The 8 per cent decline in sterling since August 1, the bank's analysts said, will add a further 1.3 per cent to near-term inflation. Currently, inflation is at 9.9 per cent in the year to August.
The analysts believe monetary tightening will leave the UK requiring a recession to sort out its supply side constraints. “House prices could easily fall 10 to 15 per cent," they said.
This forecast paints a very different picture to that painted by analysts just months ago. Back in June, Santander’s chief economist Frances Haque forecasted 2 per cent house price growth by year end and “zero growth” going into the new year.
She did, however, say her forecast depended on what happened to bank rates.
Yesterday, the central bank said it will “not hesitate to change interest rates” in response to market turmoil following the government’s mini-Budget on Friday (September 23) and the subsequent crashing of the pound.
Credit Suisse said in its latest report that a 6 per cent base rate "look[s] possible". It added: "To offset the fiscal stimulus of 1.6 per cent of GDP, base rates might have to be 2 per cent higher than otherwise. This could easily push base rates to 6 per cent.
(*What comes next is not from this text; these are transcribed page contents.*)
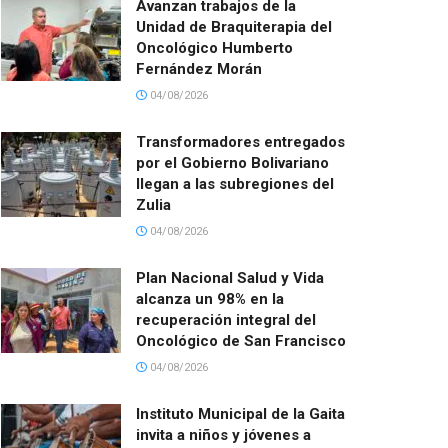
Avanzan trabajos de la
Unidad de Braquiterapia del
Oncológico Humberto
Fernández Morán
04/08/2026
Transformadores entregados
por el Gobierno Bolivariano
llegan a las subregiones del
Zulia
04/08/2026
Plan Nacional Salud y Vida
alcanza un 98% en la
recuperación integral del
Oncológico de San Francisco
04/08/2026
Instituto Municipal de la Gaita
invita a niños y jóvenes a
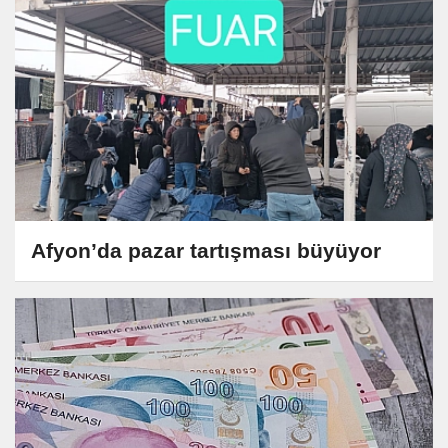
Afyon’da pazar tartışması büyüyor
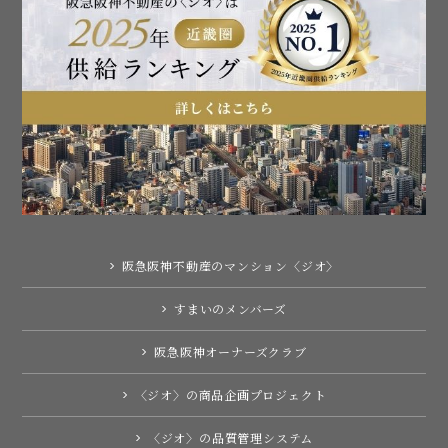
阪急阪神不動産のマンション〈ジオ〉
すまいのメンバーズ
阪急阪神オーナーズクラブ
〈ジオ〉の商品企画プロジェクト
〈ジオ〉の品質管理システム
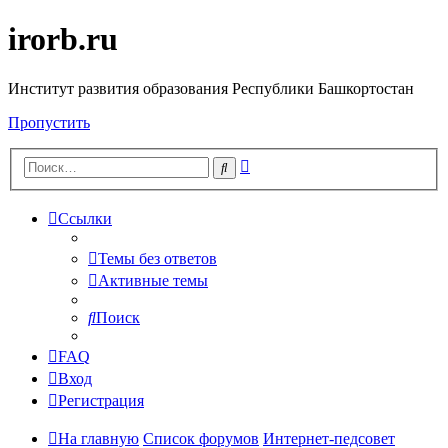
irorb.ru
Институт развития образования Республики Башкортостан
Пропустить
Расширенный
Поиск
поиск
Ссылки
Темы без ответов
Активные темы
Поиск
FAQ
Вход
Регистрация
На главную
Список форумов
Интернет-педсовет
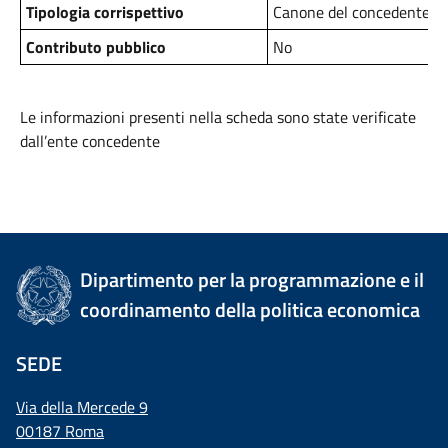
Tipologia corrispettivo
Canone del concedente
Contributo pubblico
No
Le informazioni presenti nella scheda sono state verificate
dall’ente concedente
Dipartimento per la programmazione e il
coordinamento della politica economica
SEDE
Via della Mercede 9
00187 Roma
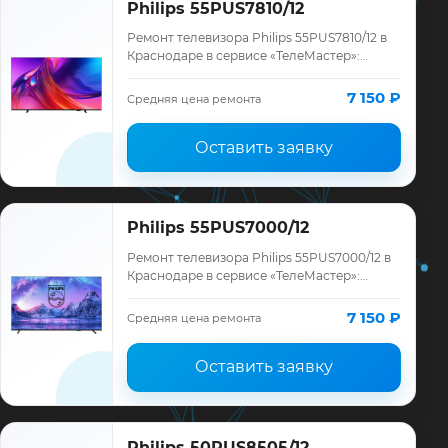
Philips 55PUS7810/12
Ремонт телевизора Philips 55PUS7810/12 в
Краснодаре в сервисе «ТелеМастер»:
диагностика модели Philips, смета до
ремонта, запчасти и гарантия до 12
7 150 ₽
Средняя цена ремонта
месяце…
Оставить заявку
Philips 55PUS7000/12
Ремонт телевизора Philips 55PUS7000/12 в
Краснодаре в сервисе «ТелеМастер»:
диагностика модели Philips, смета до
ремонта, запчасти и гарантия до 12
7 150 ₽
Средняя цена ремонта
месяце…
Оставить заявку
Philips 50PUS8505/12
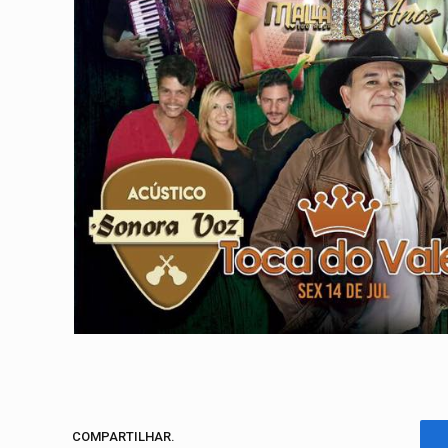
COMPARTILHAR.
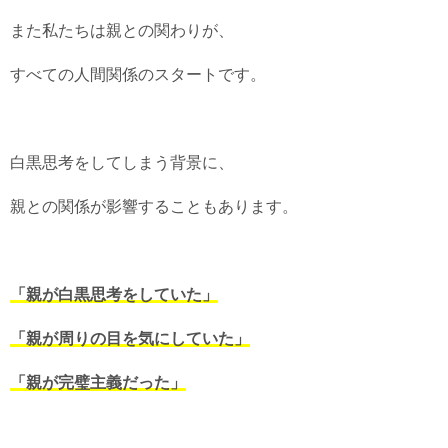
また私たちは親との関わりが、
すべての人間関係のスタートです。
白黒思考をしてしまう背景に、
親との関係が影響することもあります。
「親が白黒思考をしていた」
「親が周りの目を気にしていた」
「親が完璧主義だった」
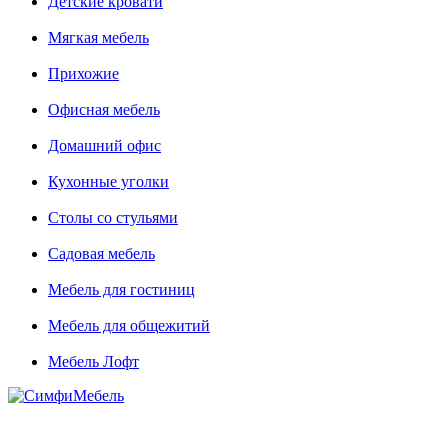
Детские кровати
Мягкая мебель
Прихожие
Офисная мебель
Домашний офис
Кухонные уголки
Столы со стульями
Садовая мебель
Мебель для гостиниц
Мебель для общежитий
Мебель Лофт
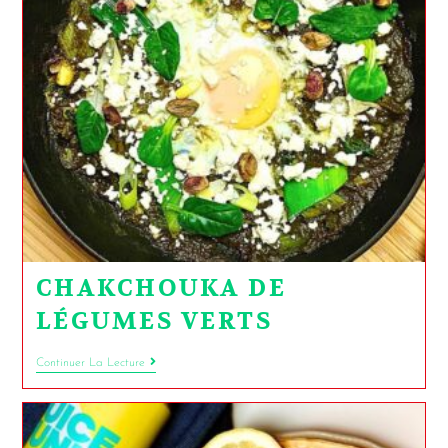
CHAKCHOUKA DE
LÉGUMES VERTS
Continuer La Lecture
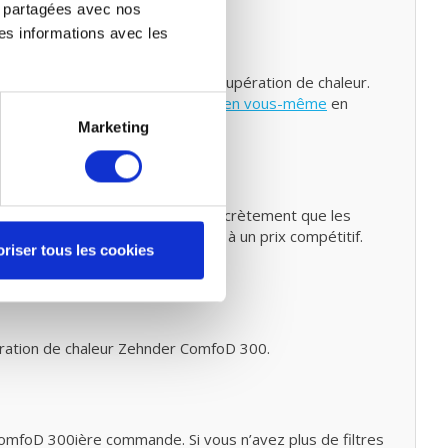
re partagées avec nos
es informations avec les
ntretien
 ventilation mécanique avec récupération de chaleur.
z également faire un
petit entretien vous-même
en
Marketing
ntre 80% et 90%. Cela signifie concrètement que les
ssuré de filtres de haute qualité à un prix compétitif.
riser tous les cookies
ration de chaleur Zehnder ComfoD 300
.
ComfoD 300ière commande. Si vous n’avez plus de filtres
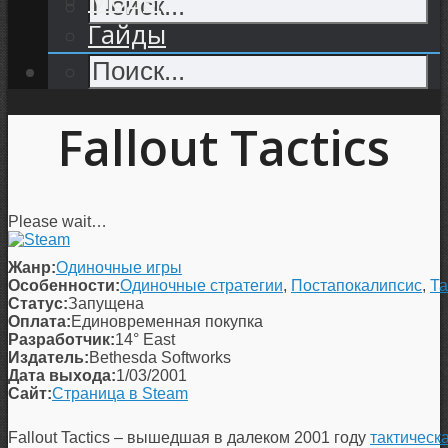
Гайды
Fallout Tactics
Please wait…
Жанр:
Одиночные игры
Особенности:
Одиночные стратегии
,
Постапокалипсис
,
Та
Статус:
Запущена
Оплата:
Единовременная покупка
Разработчик:
14° East
Издатель:
Bethesda Softworks
Дата выхода:
1/03/2001
Сайт:
Страница в Steam
Fallout Tactics – вышедшая в далеком 2001 году
тактическ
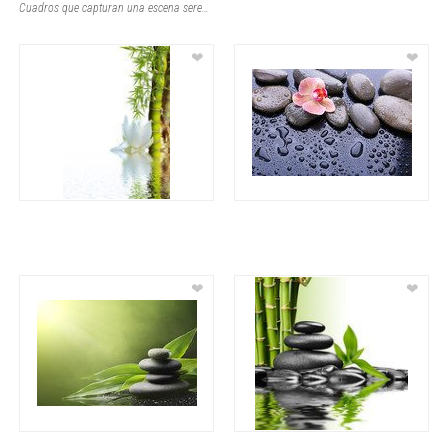
Cuadros que capturan una escena serena de relajación, donde una mujer recostada
❤
❤
❤
❤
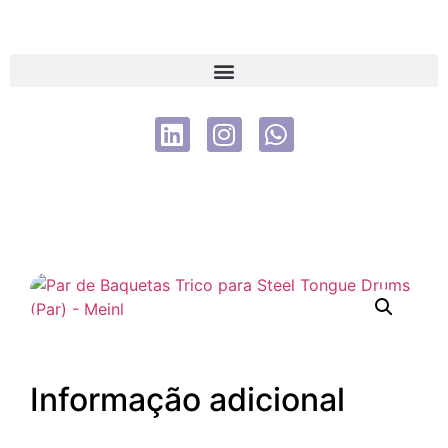
Informação adicional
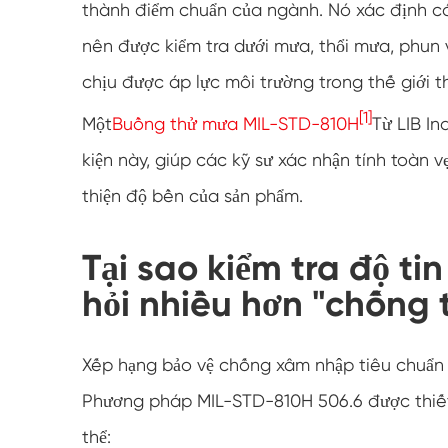
thành điểm chuẩn của ngành. Nó xác định cá
nên được kiểm tra dưới mưa, thổi mưa, phun 
chịu được áp lực môi trường trong thế giới thự
[1]
Một
Buồng thử mưa MIL-STD-810H
Từ LIB In
kiện này, giúp các kỹ sư xác nhận tính toàn 
thiện độ bền của sản phẩm.
Tại sao kiểm tra độ ti
hỏi nhiều hơn "chống
Xếp hạng bảo vệ chống xâm nhập tiêu chuẩn 
Phương pháp MIL-STD-810H 506.6 được thiết 
thể:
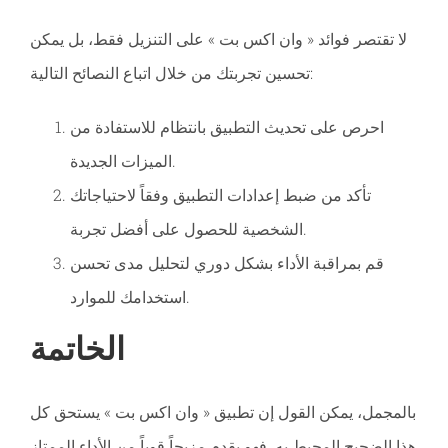
لا تقتصر فوائد « وان اكس بت » على التنزيل فقط، بل يمكن
تحسين تجربتك من خلال اتباع النصائح التالية:
احرص على تحديث التطبيق بانتظام للاستفادة من
الميزات الجديدة.
تأكد من ضبط إعدادات التطبيق وفقاً لاحتياجاتك
الشخصية للحصول على أفضل تجربة.
قم بمراقبة الأداء بشكل دوري لتحليل مدى تحسن
استخدامك للموارد.
الخاتمة
بالمجمل، يمكن القول إن تطبيق « وان اكس بت » يستحق كل
هذا الضجيج المحيط به. فهو يقدم مزيجاً قوياً من الأداء الممتاز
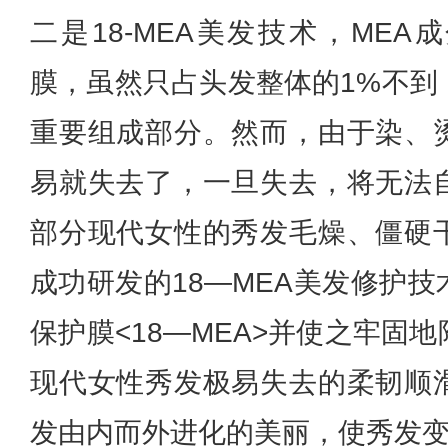
二是18-MEA美发技术，ME
膜，虽然只占头发整体的1%不到
重要组成部分。然而，由于染、
易就失去了，一旦失去，将无法
部分现代女性的秀发毛燥、僵硬
成功研发的18—MEA美发修护
保护膜<18—MEA>并使之牢固
现代女性秀发极易失去的柔韧顺
发由内而外进化的美丽，使秀发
"It is quite possible that the BoE ends up raising rates to 6 per cent to compensate for the weakness of sterling, the higher inflation resulting from the fiscal boost. 5.5 per cent appears priced into markets."
With volatile swap rates making it difficult for lenders to price their mortgages, swathes of the market have withdrawn products since the end of last week. Many have removed all their fixed rate products.
Santander and HSBC were the latest big lenders yesterday to pull products. Santander pulled 28 fixed rate deals, while HSBC removed all new residential and buy-to-let products “with immediate effect”. HSBC said it intended to return to the market today (September 28).
Meanwhile, Nationwide has introduced rate hikes to the tune of 1.2 per cent from today, taking first-time buyer rates to 5.69 per cent with a product fee, and 5.99 per cent without one.